The use of antiseptic hand rub has brought into question the effectiveness of soap and water. Studies show that when hands of healthcare workers are heavily contaminated with pathogens, alcohol-based antiseptic hand rub prevents transmission of the pathogen much more effectively than plain soap and water handwashing. In a study of the transfer of gram-negative bacilli from the hands of nurses to a piece of catheter material, transfer of the bacilli occurred 2 out of 12 times (17%) when an alcohol-based hand rub was used for hand hygiene, compared to 11 out of 12 times (92%) when plain soap and water were used for hand hygiene. For standard handwashing or hand asepsis, the CDC recommends healthcare workers use alcohol-based products over plain soap or antimicrobial soap, except in the cases listed in the guidelines outlined earlier.

How you wash your hands also matters. Proper handwashing technique must be used to decrease the transmission of infection-causing organisms. Simply rinsing one’s hands with cool water and briefly wiping them dry will not reduce the rate of transmission. To reduce the number of transient organisms, hands must be washed with a sufficient amount of product, with the correct technique, and for a sufficient length of time. The following steps should be taken to ensure proper handwashing:

  • When using soap and water:
    1. Wet hands and apply a sufficient amount of soap (3 ml).
    2. Rub hands vigorously to create a lather, scrubbing all surfaces of both hands, including backs of hands, wrists, between fingers, and, especially, thumbs and under fingernails. Continue for at least 20 to 30 seconds.
    3. Rinse hands well under running water.
    4. Dry hands with a paper towel, and if possible use the paper towel to turn off the faucet on sinks that do not have foot controls or automatic shut-off sensors.
  • When using an alcohol-based hand rub:
    1. Apply the rub to the palm of one hand.
    2. Rub hands together, wetting all surfaces and focusing on fingernails and fingertips.
    3. Continue until hands are dry. Drying time should take a minimum of 15–20 seconds if a sufficient amount of rub was applied. If hands are dry in less than 15 seconds, an insufficient amount of product was used.

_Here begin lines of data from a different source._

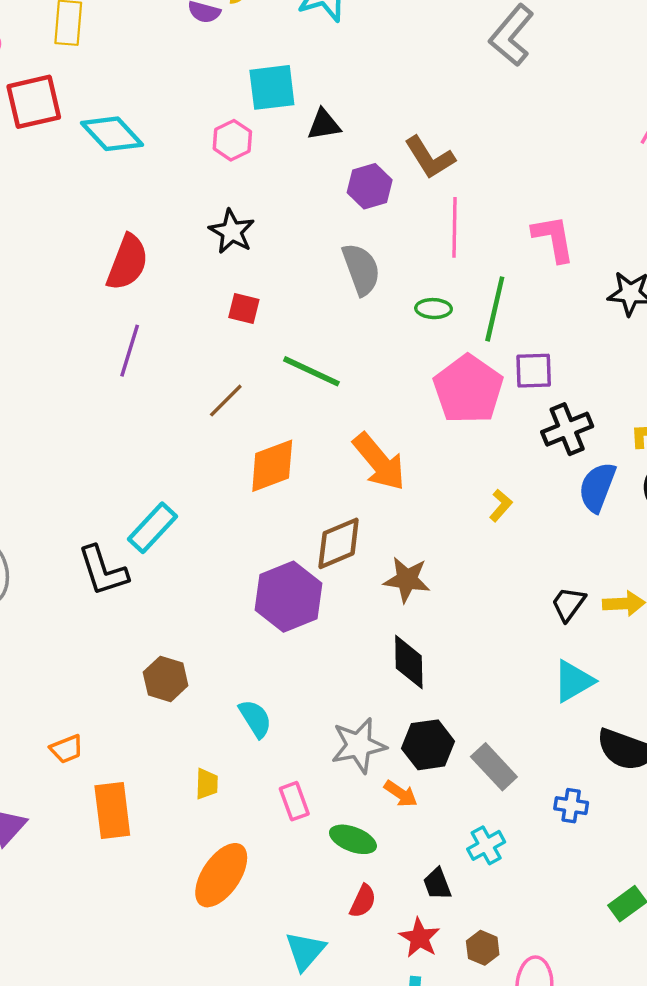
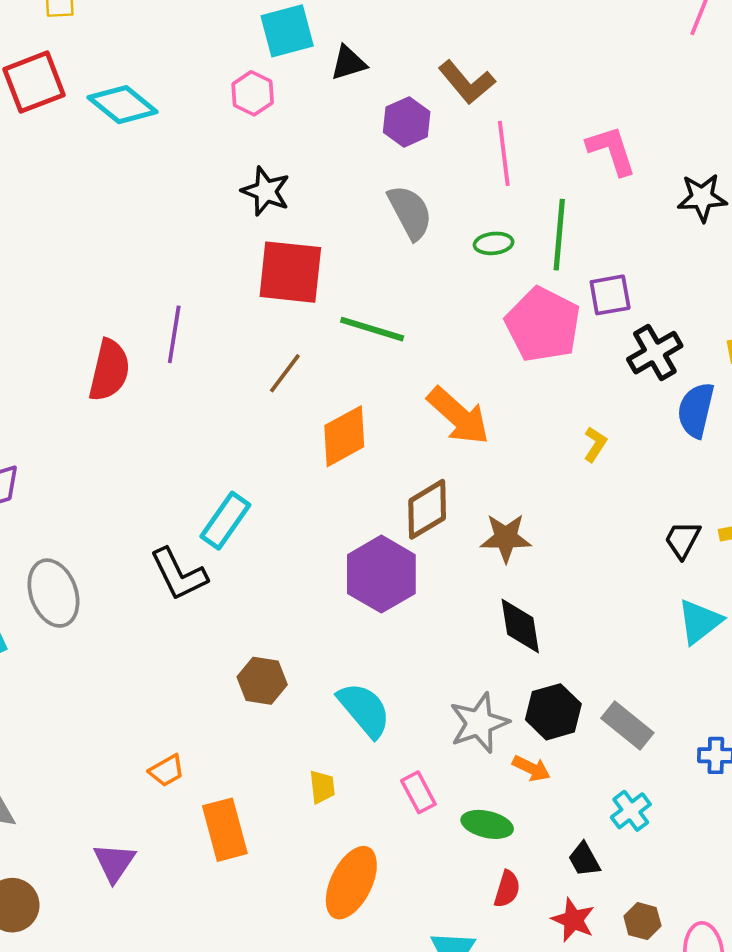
red semicircle: (127, 262) -> (109, 370), moved
red square: (244, 309) -> (290, 272), size x2.0
cyan semicircle: (255, 719) -> (364, 710), size x1.4

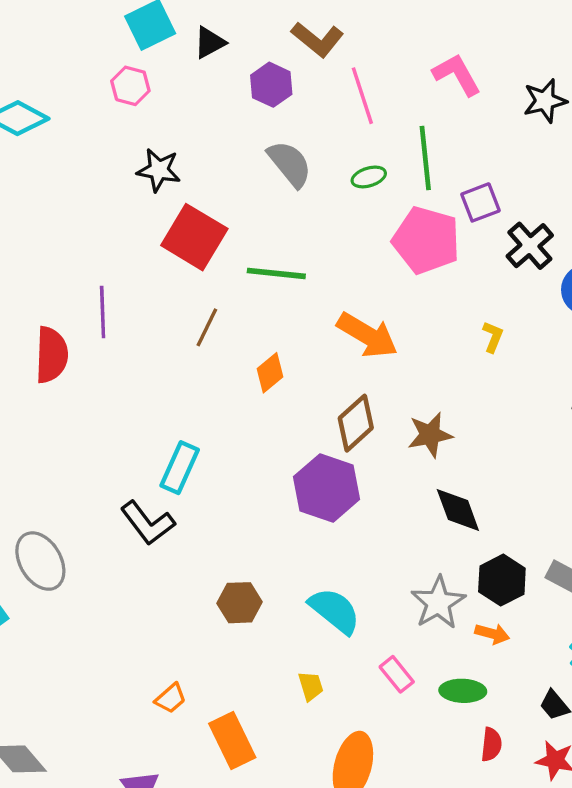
red square: (290, 272) -> (194, 237), turned 36
orange diamond: (344, 436) -> (270, 373), size x0.7

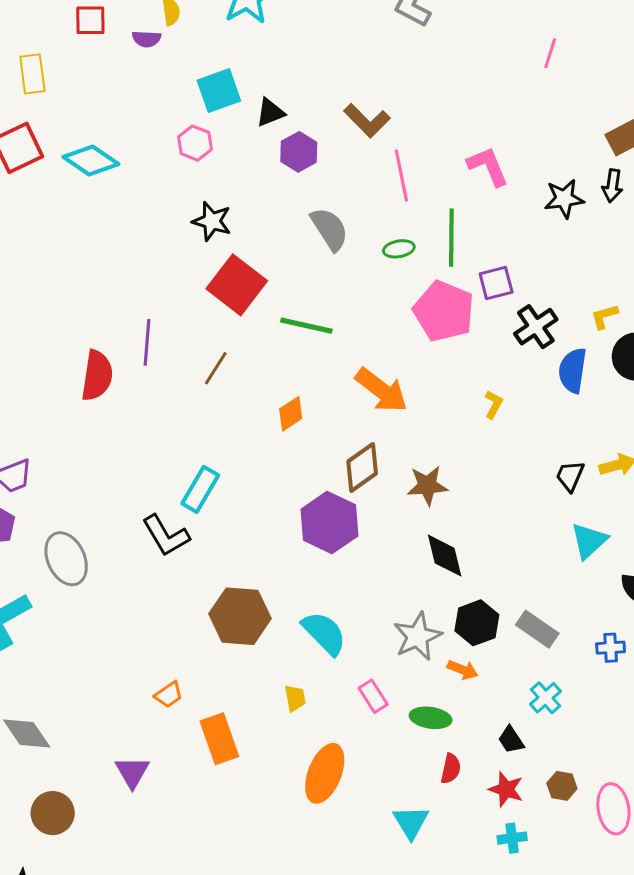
purple hexagon: (271, 85) -> (299, 152), moved
brown line: (207, 327) -> (216, 368), moved
brown hexagon: (240, 603) -> (240, 616), size x1.5

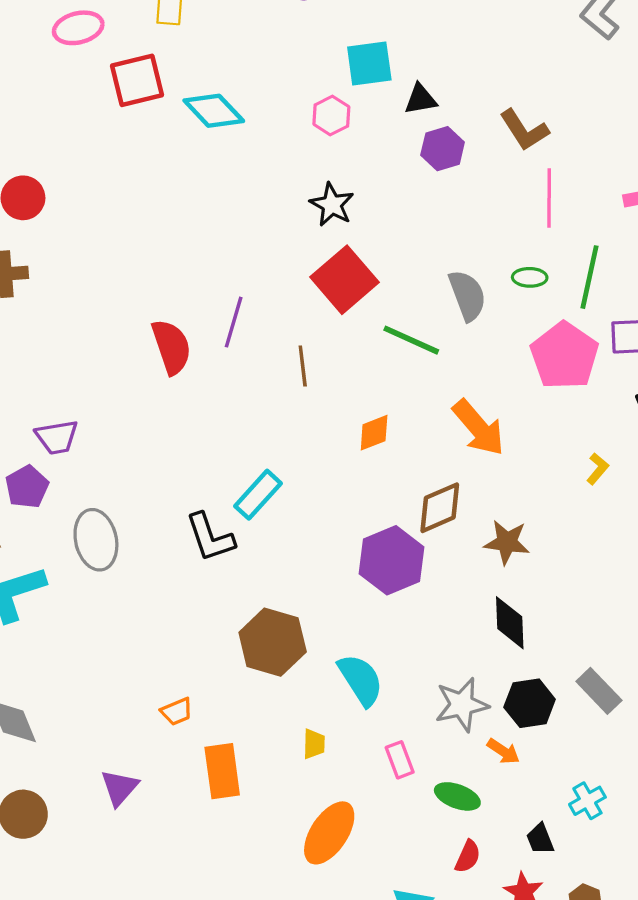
gray semicircle: (330, 229) -> (467, 295), moved
brown line: (216, 368) -> (303, 366), turned -51
red semicircle: (97, 376) -> (171, 347), turned -39
gray rectangle: (537, 629) -> (599, 691), moved

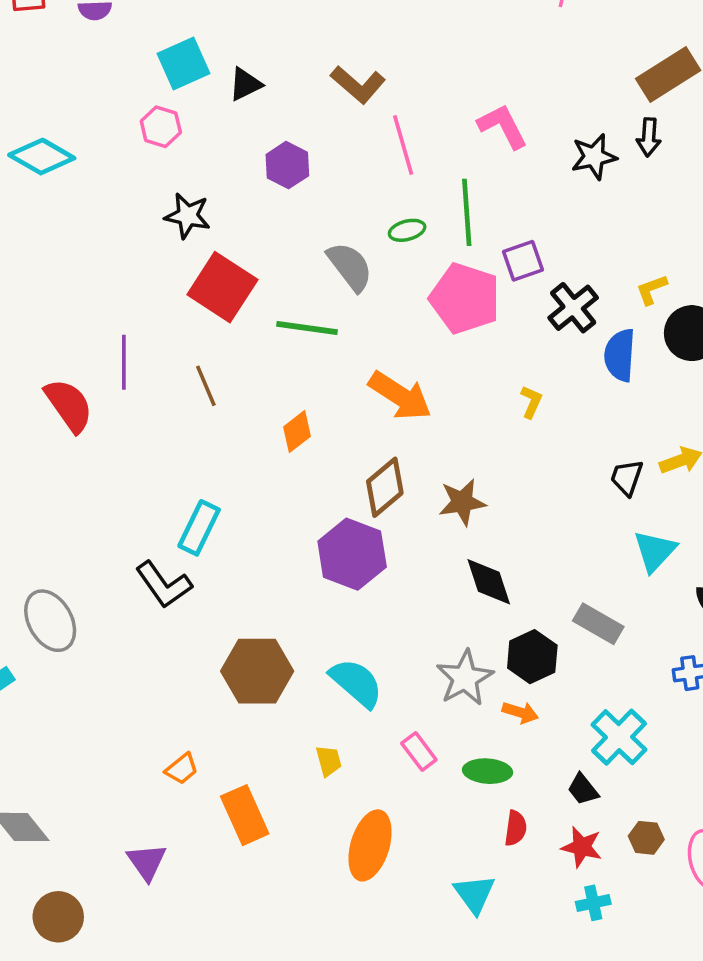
purple hexagon: (443, 149) -> (287, 165), moved
cyan cross: (587, 801) -> (619, 737), size x1.5

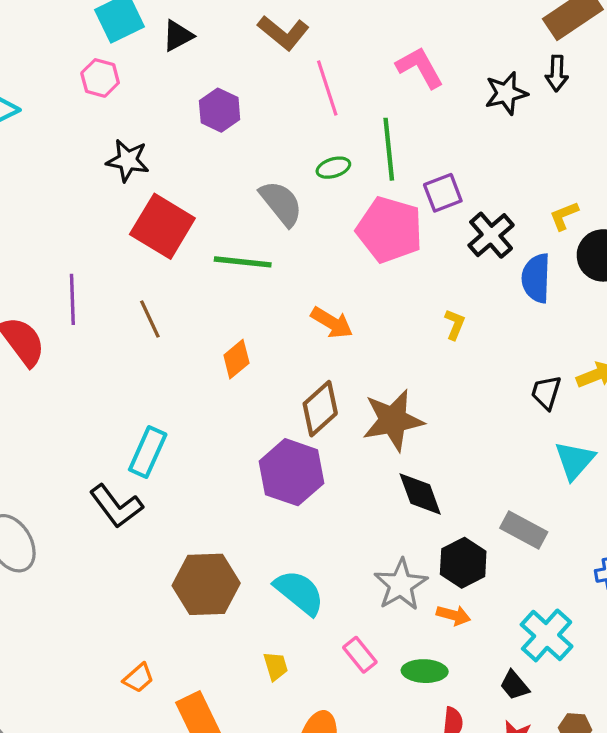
orange arrow: (400, 396) -> (332, 323), size x0.7
brown star: (462, 502) -> (393, 420), size x1.4

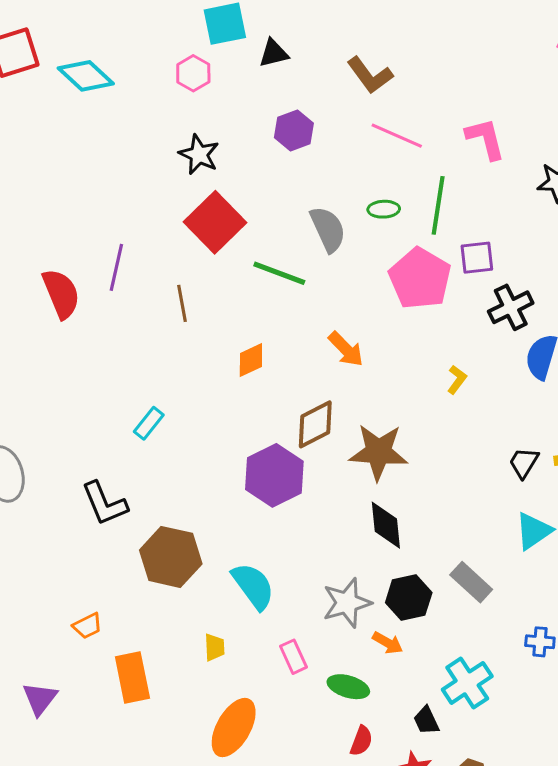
pink line: (327, 88) -> (397, 136), turned -63
cyan rectangle: (148, 452) -> (149, 423), size x0.7
black L-shape: (116, 506) -> (104, 504), moved

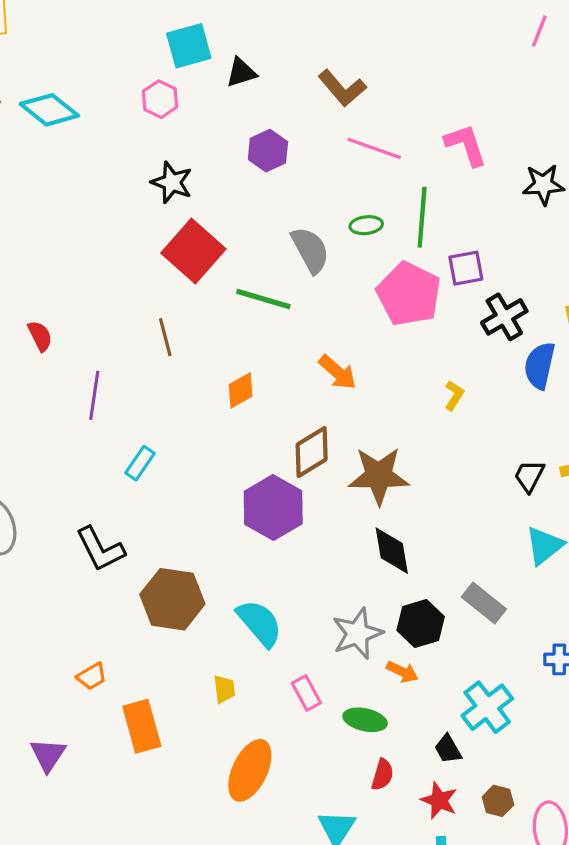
purple line: (116, 267) -> (94, 395), moved
red semicircle: (61, 294) -> (40, 336), size x0.6

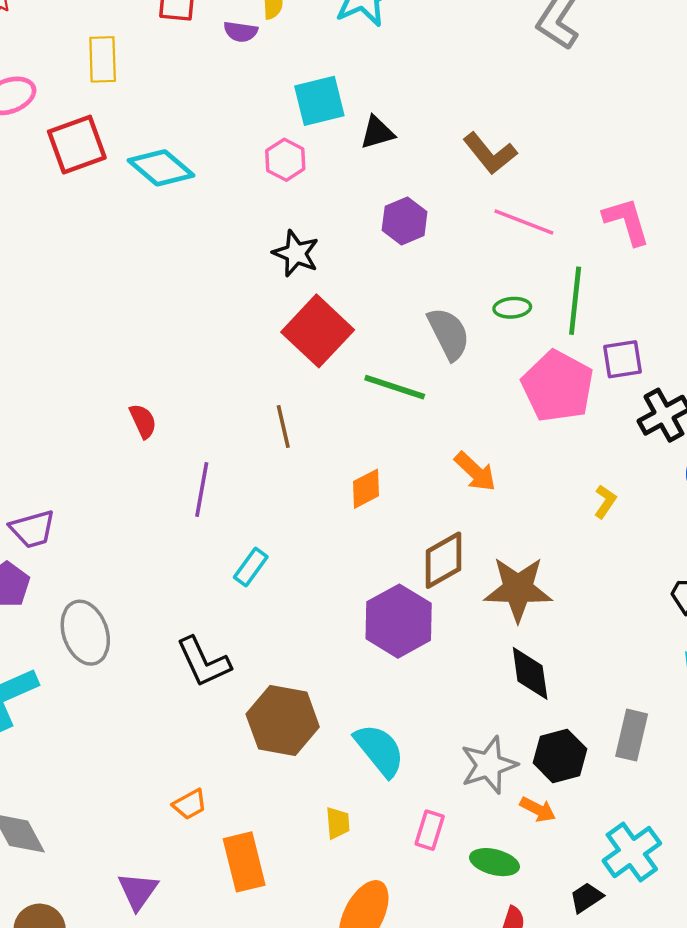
gray rectangle: (484, 603) -> (632, 735), turned 63
pink rectangle: (306, 693) -> (430, 830), turned 44
black trapezoid: (448, 749) -> (586, 898), turned 84

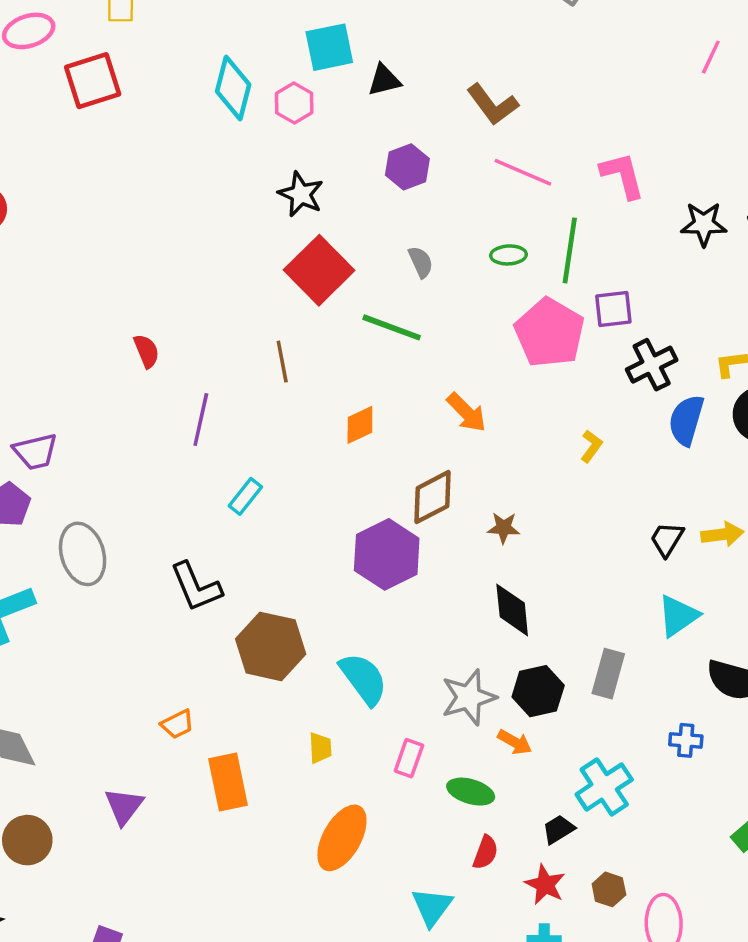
cyan diamond: (161, 168) -> (233, 88), moved, turned 62
gray semicircle: (449, 334) -> (421, 262), moved, size x0.6
brown star: (518, 589) -> (504, 528), size x0.5

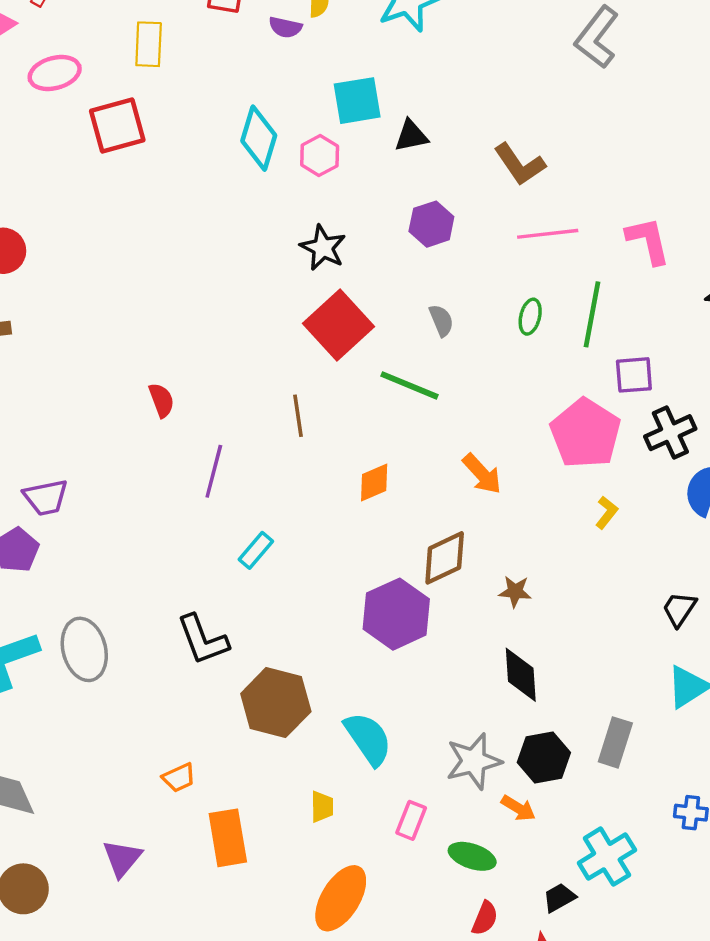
pink line: (523, 172) -> (548, 234), turned -32
green ellipse: (508, 255) -> (530, 317), turned -76
pink pentagon: (550, 333) -> (585, 433), moved
gray ellipse: (83, 554) -> (84, 649), moved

In addition to maintaining, monitoring, and promoting correct hand hygiene, it is also important for healthcare facilities to perform self-assessments on hand hygiene. The Joint Commission (the accrediting agency for more than 19,000 healthcare organizations) in collaboration with the CDC and other organizations outlined the rationale for self-assessment of handwashing in healthcare facilities:

  • To assess the performance of staff members and educate them in real time
  • To assess an institution’s level and quality of practice for regulatory or accreditation purposes
  • To measure an institution’s performance within high-risk patient populations or units
  • To assess the impact of a quality improvement program that increases adherence to hand hygiene guidelines
  • To compare the performance of an institution to that of other healthcare facilities
  • To investigate an outbreak of infection
  • To conduct a research project
  • To improve patient and family perception of quality of care

Facilities that assess their effectiveness at prevention can analyze their strengths and weaknesses in prevention efforts and revise their practice to reduce infection rates and thus keep patients safe.